Under Chair Michael Saylor, MicroStrategy has become nearly synonymous with Bitcoin after it snapped up billions of dollars of the cryptocurrency, sometimes selling debt to finance the purchases. But with the rolllout of Bitcoin ETFs, investors can buy such funds directly instead of using MicroStrategy’s stock as a publicly traded proxy.
Now that Bitcoin investing is “easier than ever,” MicroStrategy’s volume “has completely detached from BTC fundamentals,” Citron wrote in an X post, adding that “while Citron remains bullish on Bitcoin, we’ve hedged with a short $MSTR position.”
MicroStrategy did not immediately respond to a Bloomberg News request for comment.
The surge in Bitcoin — which pushed over $98,000 Thursday — has also lifted MicroStrategy shares. The company now has a market capitalization of more than $100 billion, making it as valuable as one of the top 100 stocks in the S&P 500.
Citron Research is not the first to suggest hedging a bullish Bitcoin position by shorting MicroStrategy. In March, Kerrisdale Capital Management LLC made a similar suggestion, saying that it was long Bitcoin but short shares of MicroStrategy.
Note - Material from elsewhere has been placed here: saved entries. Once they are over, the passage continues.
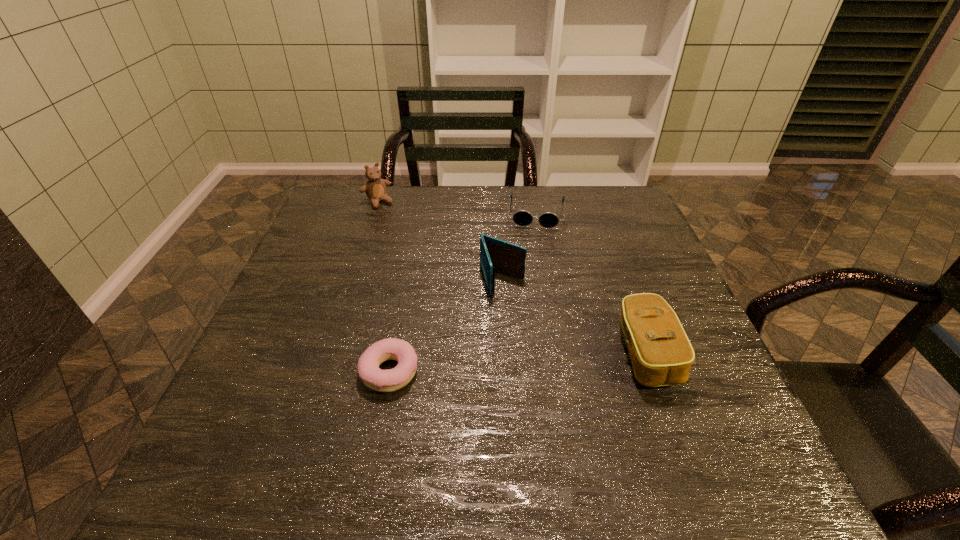 You are a GUI agent. You are given a task and a screenshot of the screen. Output one action in this format:
    pyautogui.click(x=<x>, y=<y>)
    Task: Click on the vacant spot on the desktop that is between the shortest object and the clutch bag and is positioned on the front-facing side of the leftmost object
    
    Given the screenshot: What is the action you would take?
    pyautogui.click(x=514, y=362)

You are a GUI agent. You are given a task and a screenshot of the screen. Output one action in this format:
    pyautogui.click(x=<x>, y=<y>)
    Task: Click on the free space on the desktop that is between the second object from left to right and the rightmost object and is positioned on the front-facing side of the sunglasses
    
    Given the screenshot: What is the action you would take?
    pyautogui.click(x=525, y=361)

I want to click on vacant space on the desktop that is between the fourth object from right to left and the clutch bag and is positioned on the exterior surface of the wallet, so click(x=531, y=361).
MicroStrategy Falls as Kerrisdale Shorts, Says It’s Long Bitcoin
The post is one of few public positions that Citron has put out since founder Andrew Left was charged with securities fraud in July. In September, the firm posted about another previous bet on private prisons.
In October, Left asked a judge to dismiss the US Securities and Exchange Commission’s lawsuit against him.